Collected data entries
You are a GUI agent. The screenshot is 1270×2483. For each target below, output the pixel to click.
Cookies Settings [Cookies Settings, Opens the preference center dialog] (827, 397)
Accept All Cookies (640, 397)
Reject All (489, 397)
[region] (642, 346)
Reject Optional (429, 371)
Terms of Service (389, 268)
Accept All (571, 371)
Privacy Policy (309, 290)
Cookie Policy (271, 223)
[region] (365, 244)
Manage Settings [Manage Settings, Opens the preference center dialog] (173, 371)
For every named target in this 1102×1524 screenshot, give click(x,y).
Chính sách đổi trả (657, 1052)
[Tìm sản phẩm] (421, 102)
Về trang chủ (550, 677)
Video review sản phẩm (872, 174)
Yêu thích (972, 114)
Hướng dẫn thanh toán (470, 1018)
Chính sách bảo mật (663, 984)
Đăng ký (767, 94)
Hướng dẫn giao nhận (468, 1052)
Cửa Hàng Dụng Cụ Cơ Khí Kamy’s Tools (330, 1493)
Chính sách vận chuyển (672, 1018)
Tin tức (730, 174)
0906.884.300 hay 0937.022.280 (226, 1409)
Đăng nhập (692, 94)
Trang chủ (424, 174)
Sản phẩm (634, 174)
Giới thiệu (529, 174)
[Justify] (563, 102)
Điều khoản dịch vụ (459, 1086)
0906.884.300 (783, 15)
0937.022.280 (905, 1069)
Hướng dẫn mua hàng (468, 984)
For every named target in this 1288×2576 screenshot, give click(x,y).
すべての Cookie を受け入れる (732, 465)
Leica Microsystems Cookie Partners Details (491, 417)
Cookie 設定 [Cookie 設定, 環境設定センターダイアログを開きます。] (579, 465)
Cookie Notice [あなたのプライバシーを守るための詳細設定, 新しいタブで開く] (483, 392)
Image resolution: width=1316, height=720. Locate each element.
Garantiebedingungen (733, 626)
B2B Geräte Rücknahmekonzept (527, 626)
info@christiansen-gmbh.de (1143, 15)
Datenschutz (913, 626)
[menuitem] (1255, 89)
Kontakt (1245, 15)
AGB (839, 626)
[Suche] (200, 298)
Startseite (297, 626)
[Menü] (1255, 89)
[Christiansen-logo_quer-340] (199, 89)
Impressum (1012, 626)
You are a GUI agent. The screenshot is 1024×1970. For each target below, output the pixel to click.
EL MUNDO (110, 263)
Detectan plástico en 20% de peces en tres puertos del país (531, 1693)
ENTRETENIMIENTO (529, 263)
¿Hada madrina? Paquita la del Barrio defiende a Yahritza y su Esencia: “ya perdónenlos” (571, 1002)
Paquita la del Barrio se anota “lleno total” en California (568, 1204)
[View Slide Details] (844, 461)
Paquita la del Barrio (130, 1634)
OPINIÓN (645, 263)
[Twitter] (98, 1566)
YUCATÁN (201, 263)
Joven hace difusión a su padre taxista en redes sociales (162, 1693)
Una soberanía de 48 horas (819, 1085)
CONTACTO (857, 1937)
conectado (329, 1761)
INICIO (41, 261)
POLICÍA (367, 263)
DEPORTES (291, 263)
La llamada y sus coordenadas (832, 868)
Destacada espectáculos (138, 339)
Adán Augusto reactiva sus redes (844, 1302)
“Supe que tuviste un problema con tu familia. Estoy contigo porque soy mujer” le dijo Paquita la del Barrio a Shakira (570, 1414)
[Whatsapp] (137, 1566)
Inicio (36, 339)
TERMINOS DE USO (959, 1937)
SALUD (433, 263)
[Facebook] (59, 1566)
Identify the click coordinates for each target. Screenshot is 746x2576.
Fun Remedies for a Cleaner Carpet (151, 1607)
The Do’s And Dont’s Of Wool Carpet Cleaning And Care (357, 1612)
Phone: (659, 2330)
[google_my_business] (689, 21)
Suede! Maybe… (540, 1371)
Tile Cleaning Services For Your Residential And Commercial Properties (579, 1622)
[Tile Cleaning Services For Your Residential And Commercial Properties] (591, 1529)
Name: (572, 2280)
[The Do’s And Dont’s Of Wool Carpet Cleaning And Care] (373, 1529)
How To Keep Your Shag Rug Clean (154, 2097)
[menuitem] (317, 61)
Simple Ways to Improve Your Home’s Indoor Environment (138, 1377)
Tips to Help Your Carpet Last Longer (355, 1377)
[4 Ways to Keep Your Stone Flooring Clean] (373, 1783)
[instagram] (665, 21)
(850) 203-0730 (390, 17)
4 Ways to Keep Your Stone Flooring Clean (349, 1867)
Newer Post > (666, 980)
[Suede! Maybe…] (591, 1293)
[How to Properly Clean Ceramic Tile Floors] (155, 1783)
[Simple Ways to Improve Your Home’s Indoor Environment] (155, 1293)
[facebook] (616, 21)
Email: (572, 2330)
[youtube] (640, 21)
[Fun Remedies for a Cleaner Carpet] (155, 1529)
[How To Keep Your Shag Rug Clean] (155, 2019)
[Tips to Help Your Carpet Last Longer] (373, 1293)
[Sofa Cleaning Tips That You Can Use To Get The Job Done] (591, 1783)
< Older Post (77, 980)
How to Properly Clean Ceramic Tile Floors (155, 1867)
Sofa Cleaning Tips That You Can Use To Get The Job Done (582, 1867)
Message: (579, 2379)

### Work to complete
Looking at the data above, write out exactly the lines that start at the one containing "[Suede! Maybe…] (591, 1293)" and end at the one containing "How to Properly Clean Ceramic Tile Floors (155, 1867)"; include both and nothing beyond.

### Response area
[Suede! Maybe…] (591, 1293)
[How to Properly Clean Ceramic Tile Floors] (155, 1783)
[Simple Ways to Improve Your Home’s Indoor Environment] (155, 1293)
[facebook] (616, 21)
Email: (572, 2330)
[youtube] (640, 21)
[Fun Remedies for a Cleaner Carpet] (155, 1529)
[How To Keep Your Shag Rug Clean] (155, 2019)
[Tips to Help Your Carpet Last Longer] (373, 1293)
[Sofa Cleaning Tips That You Can Use To Get The Job Done] (591, 1783)
< Older Post (77, 980)
How to Properly Clean Ceramic Tile Floors (155, 1867)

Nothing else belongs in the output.